◆ **TASK PROMPT**
Please retype exactly, and with nothing added, the lines of the material from the one with "困难的，很多时候是要靠人的主观感觉的，此类行业离不" through the final one.
# # # #
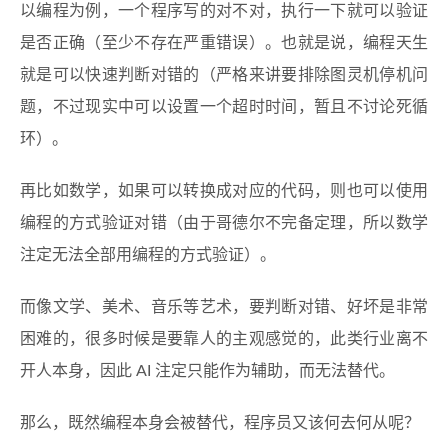
以编程为例，一个程序写的对不对，执行一下就可以验证
是否正确（至少不存在严重错误）。也就是说，编程天生
就是可以快速判断对错的（严格来讲要排除图灵机停机问
题，不过现实中可以设置一个超时时间，暂且不讨论死循
环）。
再比如数学，如果可以转换成对应的代码，则也可以使用
编程的方式验证对错（由于哥德尔不完备定理，所以数学
注定无法全部用编程的方式验证）。
而像文学、美术、音乐等艺术，要判断对错、好坏是非常
困难的，很多时候是要靠人的主观感觉的，此类行业离不
开人本身，因此 AI 注定只能作为辅助，而无法替代。
那么，既然编程本身会被替代，程序员又该何去何从呢？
# # # #
◆ **EXERCISE ANSWER**
困难的，很多时候是要靠人的主观感觉的，此类行业离不
开人本身，因此 AI 注定只能作为辅助，而无法替代。
那么，既然编程本身会被替代，程序员又该何去何从呢？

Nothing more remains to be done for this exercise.